Gerçekten de 18 Ekim’de tekstil işçisinden ilkokul öğretmenine, lise öğrencisinden mühendisine herkes bizim için ve aslında her zaman söylediğimiz gibi bizim nezdimizde kendileri için mitinge geldiler, bizim sloganlarımızı paylaştılar, mücadelemizi paylaştılar. Bu gelenek korunmalı ve geliştirilmelidir.

Siyasal olarak ise miting yine Türkiye tarihinde yeni bir sayfa açmıştır.

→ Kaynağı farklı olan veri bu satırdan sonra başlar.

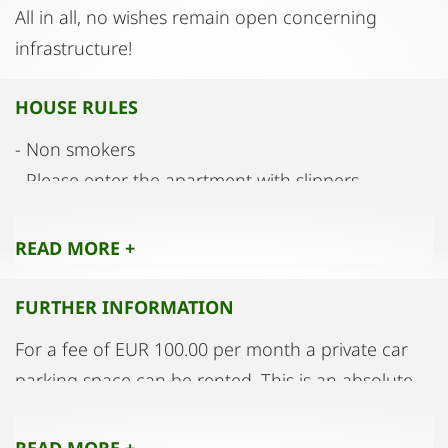
All in all, no wishes remain open concerning
infrastructure!
HOUSE RULES
- Non smokers
- Please enter the apartment with slippers
- maintain good neighbourliness with the only
party
READ MORE +
FURTHER INFORMATION
For a fee of EUR 100.00 per month a private car
parking space can be rented. This is an absolute
rarity.
READ MORE +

Emekten yana bütün siyasal partileri sağlık hakkı etrafında birleştirmeyi başaran miting, bu partilere yeni bir mücadele alanı açmıştır. Artık bu siyasi partiler sağlık üzerinden de topluma ulaşabilir, toplumsal muhalefeti örgütleyebilirler.

Gerçekten de sağlık insanların gündelik yaşamlarındaki en önemli konulardan biridir. Siyasi partiler sağlığı gündemlerinin ilk sıralarına almalı ve mücadelelerini sağlık alanında da yükseltmelidirler. Bu partiler ancak insanların gündemlerinde olan en yakıcı sorunları gündemlerine alırlarsa kitlelerle bağ kurabilir, kendi siyasal amaçlarına ulaşabilirler. İstanbul Tabip Odası bu mitingle siyasi partilerin önüne yeni ufuklar açmıştır. Partiler bu olanağı çok iyi değerlendirmelidirler.

Miting bitti. Şimdi ne olacak?

Evet, 18 Ekim Mitingi sona erdi, fakat bu miting Odamızın ve Türk Tabipleri Birliği’nin önderlik ettiği sağlık hakkı mücadelesinin sadece bir köşe taşıdır. Bu miting kuşkusuz kendi başına da çok değerlidir, fakat asıl mücadele bundan sonra başlıyor.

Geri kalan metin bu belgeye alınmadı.